• _Work task_
I'd like an exact copy of every line from the start of the entries below through the line containing "MSB’den 15 Temmuz", please.

(Transcribed page contents)
================

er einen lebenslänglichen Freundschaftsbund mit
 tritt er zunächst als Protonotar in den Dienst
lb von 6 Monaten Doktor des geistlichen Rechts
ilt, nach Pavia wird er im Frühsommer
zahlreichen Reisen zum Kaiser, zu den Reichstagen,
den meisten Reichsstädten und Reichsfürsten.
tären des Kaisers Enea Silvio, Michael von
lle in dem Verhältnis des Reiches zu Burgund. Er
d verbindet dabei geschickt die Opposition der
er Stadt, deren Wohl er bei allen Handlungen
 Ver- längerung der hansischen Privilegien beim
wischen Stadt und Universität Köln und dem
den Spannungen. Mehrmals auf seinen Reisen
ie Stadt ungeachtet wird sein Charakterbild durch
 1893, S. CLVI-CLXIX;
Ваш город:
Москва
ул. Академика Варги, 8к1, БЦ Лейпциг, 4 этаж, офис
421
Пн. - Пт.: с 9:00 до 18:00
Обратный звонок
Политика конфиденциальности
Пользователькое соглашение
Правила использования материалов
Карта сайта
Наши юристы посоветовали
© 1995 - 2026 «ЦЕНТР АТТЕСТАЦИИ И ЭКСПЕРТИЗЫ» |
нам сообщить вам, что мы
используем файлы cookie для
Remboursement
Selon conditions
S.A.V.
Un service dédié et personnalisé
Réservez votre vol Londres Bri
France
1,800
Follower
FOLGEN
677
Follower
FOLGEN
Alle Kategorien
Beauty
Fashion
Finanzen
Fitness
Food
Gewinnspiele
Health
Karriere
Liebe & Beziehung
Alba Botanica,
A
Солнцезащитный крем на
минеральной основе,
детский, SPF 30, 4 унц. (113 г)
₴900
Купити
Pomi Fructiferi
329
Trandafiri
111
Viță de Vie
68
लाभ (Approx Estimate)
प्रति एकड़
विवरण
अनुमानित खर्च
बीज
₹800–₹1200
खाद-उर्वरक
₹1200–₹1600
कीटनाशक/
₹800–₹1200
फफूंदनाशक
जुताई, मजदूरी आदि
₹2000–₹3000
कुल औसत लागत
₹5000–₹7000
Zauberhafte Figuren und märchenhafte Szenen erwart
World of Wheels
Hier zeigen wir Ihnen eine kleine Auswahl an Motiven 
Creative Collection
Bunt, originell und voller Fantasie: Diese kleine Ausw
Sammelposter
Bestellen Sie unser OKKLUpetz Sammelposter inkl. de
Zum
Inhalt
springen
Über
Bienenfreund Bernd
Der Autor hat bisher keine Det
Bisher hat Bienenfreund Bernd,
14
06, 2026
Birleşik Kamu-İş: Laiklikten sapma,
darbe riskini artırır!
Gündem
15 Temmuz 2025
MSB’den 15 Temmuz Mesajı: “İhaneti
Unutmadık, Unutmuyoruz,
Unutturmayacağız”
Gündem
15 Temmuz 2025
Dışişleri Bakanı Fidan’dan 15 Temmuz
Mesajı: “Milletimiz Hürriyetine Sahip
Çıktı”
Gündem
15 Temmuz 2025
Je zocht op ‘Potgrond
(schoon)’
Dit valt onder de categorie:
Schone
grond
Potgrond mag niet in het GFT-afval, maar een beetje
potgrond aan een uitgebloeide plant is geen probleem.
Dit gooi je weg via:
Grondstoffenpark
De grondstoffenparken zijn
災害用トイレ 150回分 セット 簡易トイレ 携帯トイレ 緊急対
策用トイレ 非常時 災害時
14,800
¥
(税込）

================

• _Response area_
er einen lebenslänglichen Freundschaftsbund mit
 tritt er zunächst als Protonotar in den Dienst
lb von 6 Monaten Doktor des geistlichen Rechts
ilt, nach Pavia wird er im Frühsommer
zahlreichen Reisen zum Kaiser, zu den Reichstagen,
den meisten Reichsstädten und Reichsfürsten.
tären des Kaisers Enea Silvio, Michael von
lle in dem Verhältnis des Reiches zu Burgund. Er
d verbindet dabei geschickt die Opposition der
er Stadt, deren Wohl er bei allen Handlungen
 Ver- längerung der hansischen Privilegien beim
wischen Stadt und Universität Köln und dem
den Spannungen. Mehrmals auf seinen Reisen
ie Stadt ungeachtet wird sein Charakterbild durch
 1893, S. CLVI-CLXIX;
Ваш город:
Москва
ул. Академика Варги, 8к1, БЦ Лейпциг, 4 этаж, офис
421
Пн. - Пт.: с 9:00 до 18:00
Обратный звонок
Политика конфиденциальности
Пользователькое соглашение
Правила использования материалов
Карта сайта
Наши юристы посоветовали
© 1995 - 2026 «ЦЕНТР АТТЕСТАЦИИ И ЭКСПЕРТИЗЫ» |
нам сообщить вам, что мы
используем файлы cookie для
Remboursement
Selon conditions
S.A.V.
Un service dédié et personnalisé
Réservez votre vol Londres Bri
France
1,800
Follower
FOLGEN
677
Follower
FOLGEN
Alle Kategorien
Beauty
Fashion
Finanzen
Fitness
Food
Gewinnspiele
Health
Karriere
Liebe & Beziehung
Alba Botanica,
A
Солнцезащитный крем на
минеральной основе,
детский, SPF 30, 4 унц. (113 г)
₴900
Купити
Pomi Fructiferi
329
Trandafiri
111
Viță de Vie
68
लाभ (Approx Estimate)
प्रति एकड़
विवरण
अनुमानित खर्च
बीज
₹800–₹1200
खाद-उर्वरक
₹1200–₹1600
कीटनाशक/
₹800–₹1200
फफूंदनाशक
जुताई, मजदूरी आदि
₹2000–₹3000
कुल औसत लागत
₹5000–₹7000
Zauberhafte Figuren und märchenhafte Szenen erwart
World of Wheels
Hier zeigen wir Ihnen eine kleine Auswahl an Motiven 
Creative Collection
Bunt, originell und voller Fantasie: Diese kleine Ausw
Sammelposter
Bestellen Sie unser OKKLUpetz Sammelposter inkl. de
Zum
Inhalt
springen
Über
Bienenfreund Bernd
Der Autor hat bisher keine Det
Bisher hat Bienenfreund Bernd,
14
06, 2026
Birleşik Kamu-İş: Laiklikten sapma,
darbe riskini artırır!
Gündem
15 Temmuz 2025
MSB’den 15 Temmuz Mesajı: “İhaneti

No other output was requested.